Junto con doscientos prisioneros más, Manuel y yo fuimos conducidos hasta los astilleros ese primer día de mi nueva vida, y nos pusieron a trabajar como estibadores, que es lo que me tocaría hacer durante lo que me quedaba de sentencia. Desde que salía el sol hasta que se ponía, descargábamos frutos secos, azúcar, telas de algodón, especias, madera y cualquier otra cosa de provecho que pudieran mandar desde las colonias. También se nos encargaban tareas de baja categoría, como recoger piedras para los lastres, reparar redes y limpiar aulagas para fabricar cuerdas. Mantenían apartados de nosotros a varios esclavos africanos que habían sido castigados por intentar escapar de sus amos. Ante el más mínimo quejido, esos desgraciados eran azotados con una cuerda llena de nudos. También trabajaban apartados media docena de moros que habían sido capturados durante una batalla naval cerca de la costa de Marruecos. Durante mi tercer mes de trabajo, vi que un soldado apuñalaba con una daga en la mejilla derecha a un musulmán porque se había negado a saltar al río Tajo para recuperar una cesta que había caído por la borda. Con un marcado acento árabe, el pobre hombre juró que no sabía nadar, pero eso al parecer no se consideraba una excusa válida.

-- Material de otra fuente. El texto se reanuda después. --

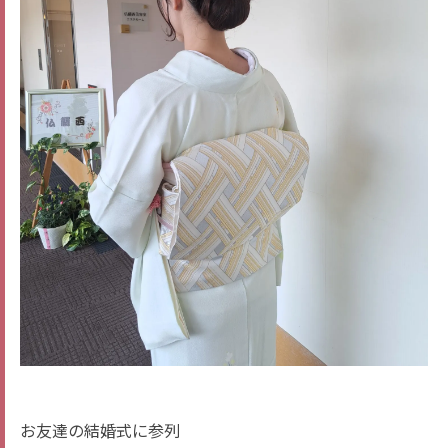
お友達の結婚式に参列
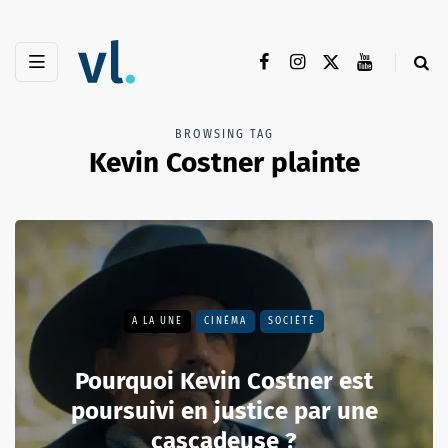
BROWSING TAG
Kevin Costner plainte
A LA UNE
CINÉMA
SOCIÉTÉ
Pourquoi Kevin Costner est
poursuivi en justice par une
cascadeuse ?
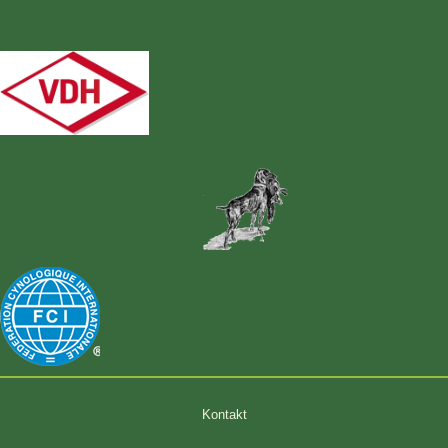
Kontakt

Dormíamos en camastros en un dormitorio húmedo y frío -tanto los criminales comunes y los hombres que había enviado la Inquisición- y nos dieron a cada uno de nosotros una camisa azul muy holgada y una gorra, así como un abrigo grueso de lana gris que utilizábamos como manta por las noches. Podíamos comer, tantas como quisiéramos, una especie de galletas negras, tan duras que los hombres las llamaban tijolo esmagado, ladrillo aplastado. También nos daban pequeñas cantidades de carne en salazón y habas. Mis fantasías incluían los mangos y a veces, mientras dormía, me parecía oler el vindaloo que solía preparar Nupi.

Los domingos asistíamos a misa en la capilla de la prisión. Por aquel entonces yo ya citaba tan bien a los evangelistas que todo el mundo me consideraba un converso beato. Ayudaba al cura más anciano, el padre Pedro, en su servicio; mi tarea era la de encender todas las velas, dado que él ya no podía subirse a la escalera. Era un hombre fantástico que a menudo intentaba hacerme reír, pero sus payasadas sólo conseguían recordarme a mi padre.

Estuve enfermo casi todo ese invierno, y a menudo tuve fiebre y temblores a causa de ese tiempo tan frío, pero cuando llegó el mes de marzo y el sol lucía durante más tiempo sobre la ciudad sentí que recuperaba mis fuerzas. Si quitaba el tiempo que había pasado en el mar y en San Salvador con Don Alfonso, me quedaban poco más de cinco años para acabar de cumplir mi sentencia.

Estoy seguro de que papá habría querido que me ennobleciera trabajando en los años siguientes para estrechar lazos con los otros prisioneros pero, en lugar de eso, lo que hice fue acumular mi amargura y mi rabia con la avaricia de un joven Midas, y echado en mi camastro panza arriba, exponía esos sentimientos a la luz para poder admirar su forma y su lustre, les sacaba brillo cuando estaba a solas, siempre impresionado por su rotundo resplandor.

No tardé en entender que quienquiera que hubiese traicionado a mi padre ante la Inquisición debía haber conspirado contra él durante meses; para estar seguro de su éxito, ese traidor habría considerado esencial anotar hasta el último detalle de las herejías de papá, por nimias que pudieran ser. Además, habría tenido que planificarlo todo con sumo cuidado para poder robar el manuscrito de mi bisabuelo en el momento justo y sacarlo a escondidas de nuestra granja sin que nadie se enterase.

Los inquisidores que recibieron ese valioso texto antiguo habrían tenido que llevar a cabo una investigación exhaustiva sobre mi padre para poder construir una acusación sólida contra él. Incluso si los enemigos secretos de papá proporcionaron a los curas los nombres de posibles testigos -y aunque les hubieran ofrecido sobornos para inducirlos a testificar contra mi padre-, el proceso de acumular testimonios habría tardado por lo menos varias semanas.

También llegué a creer que Wadi y la tía María eran las únicas personas a las que conocía que me parecían lo suficientemente taimados para instigar una conspiración de ese tipo. También eran los únicos que odiaban lo suficiente a mi padre como para conspirar contra él durante meses.